##### Provided information #####

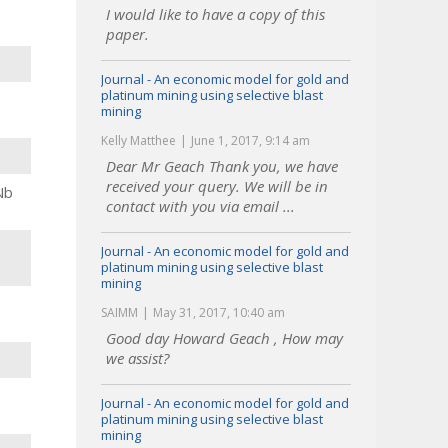
I would like to have a copy of this
paper.
Journal - An economic model for gold and
platinum mining using selective blast
mining
Kelly Matthee
June 1, 2017, 9:14 am
Dear Mr Geach Thank you, we have
received your query. We will be in
Nb
contact with you via email ...
Journal - An economic model for gold and
platinum mining using selective blast
mining
SAIMM
May 31, 2017, 10:40 am
Good day Howard Geach , How may
we assist?
Journal - An economic model for gold and
platinum mining using selective blast
mining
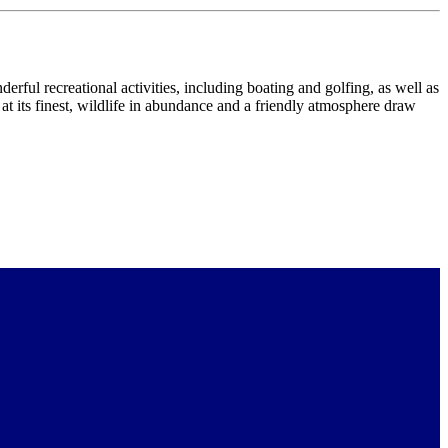
rful recreational activities, including boating and golfing, as well as
 at its finest, wildlife in abundance and a friendly atmosphere draw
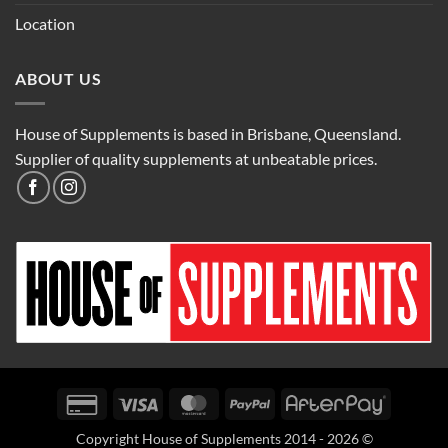
Location
ABOUT US
House of Supplements is based in Brisbane, Queensland.
Supplier of quality supplements at unbeatable prices.
Credit
Visa
MasterCard
PayPal
AfterPay
Card
Copyright House of Supplements 2014 - 2026 ©
2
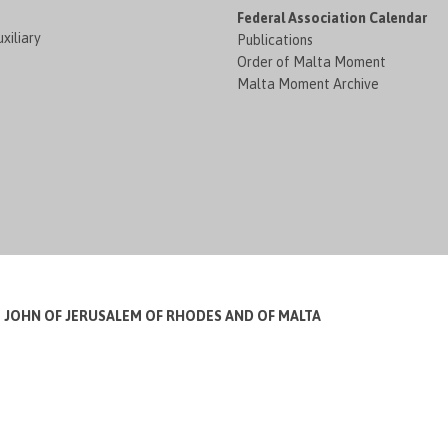
Federal Association Calendar
xiliary
Publications
Order of Malta Moment
Malta Moment Archive
T JOHN OF JERUSALEM OF RHODES AND OF MALTA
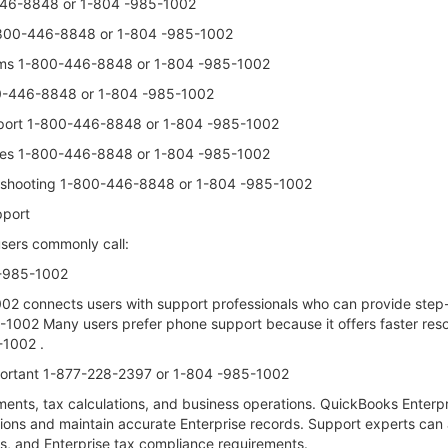
-446-8848 or 1-804 -985-1002
-800-446-8848 or 1-804 -985-1002
blems 1-800-446-8848 or 1-804 -985-1002
00-446-8848 or 1-804 -985-1002
upport 1-800-446-8848 or 1-804 -985-1002
ssues 1-800-446-8848 or 1-804 -985-1002
ubleshooting 1-800-446-8848 or 1-804 -985-1002
pport
sers commonly call:
 -985-1002
 connects users with support professionals who can provide step-b
02 Many users prefer phone support because it offers faster resolu
1002 .
portant 1-877-228-2397 or 1-804 -985-1002
yments, tax calculations, and business operations. QuickBooks Ent
tions and maintain accurate Enterprise records. Support experts can
ls, and Enterprise tax compliance requirements.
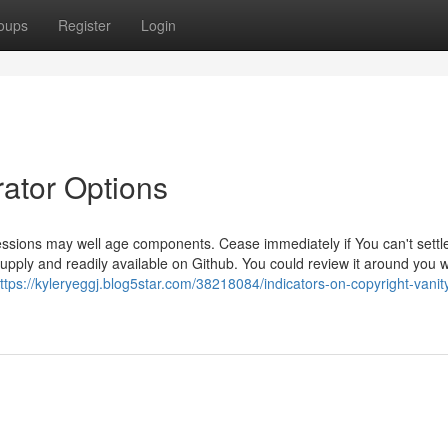
oups
Register
Login
rator Options
ions may well age components. Cease immediately if You can't settle
pply and readily available on Github. You could review it around you 
ttps://kyleryeggj.blog5star.com/38218084/indicators-on-copyright-vanit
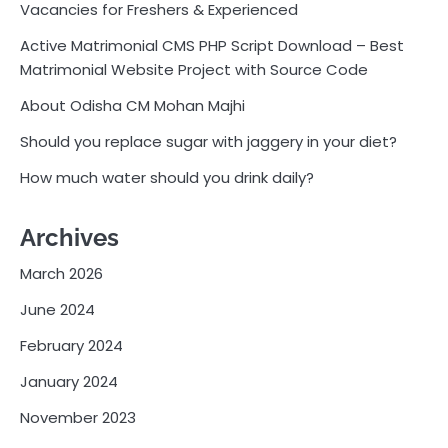
Vacancies for Freshers & Experienced
Active Matrimonial CMS PHP Script Download – Best
Matrimonial Website Project with Source Code
About Odisha CM Mohan Majhi
Should you replace sugar with jaggery in your diet?
How much water should you drink daily?
Archives
March 2026
June 2024
February 2024
January 2024
November 2023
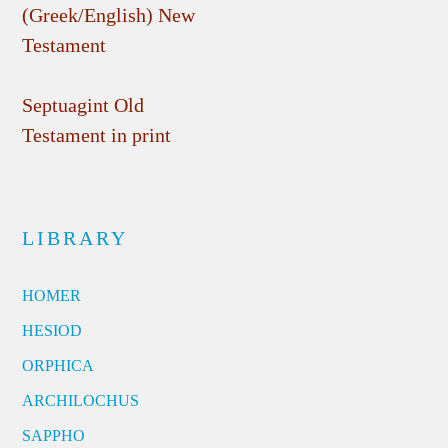
(Greek/English) New
Testament
Septuagint Old
Testament in print
LIBRARY
HOMER
HESIOD
ORPHICA
ARCHILOCHUS
SAPPHO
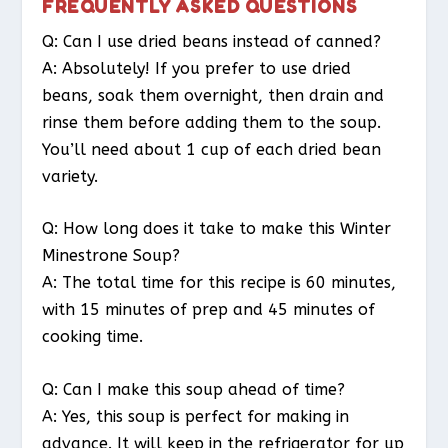
FREQUENTLY ASKED QUESTIONS
Q: Can I use dried beans instead of canned?
A: Absolutely! If you prefer to use dried
beans, soak them overnight, then drain and
rinse them before adding them to the soup.
You’ll need about 1 cup of each dried bean
variety.
Q: How long does it take to make this Winter
Minestrone Soup?
A: The total time for this recipe is 60 minutes,
with 15 minutes of prep and 45 minutes of
cooking time.
Q: Can I make this soup ahead of time?
A: Yes, this soup is perfect for making in
advance. It will keep in the refrigerator for up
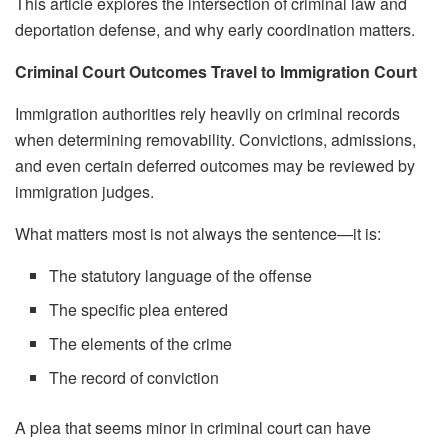
This article explores the intersection of criminal law and
deportation defense, and why early coordination matters.
Criminal Court Outcomes Travel to Immigration Court
Immigration authorities rely heavily on criminal records
when determining removability. Convictions, admissions,
and even certain deferred outcomes may be reviewed by
immigration judges.
What matters most is not always the sentence—it is:
The statutory language of the offense
The specific plea entered
The elements of the crime
The record of conviction
A plea that seems minor in criminal court can have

#####

● Exercise instructions: Return every line in the listing that contains the word "prefer".

● Task answer:
02 Many users prefer phone support because it offers faster resolu
A: Absolutely! If you prefer to use dried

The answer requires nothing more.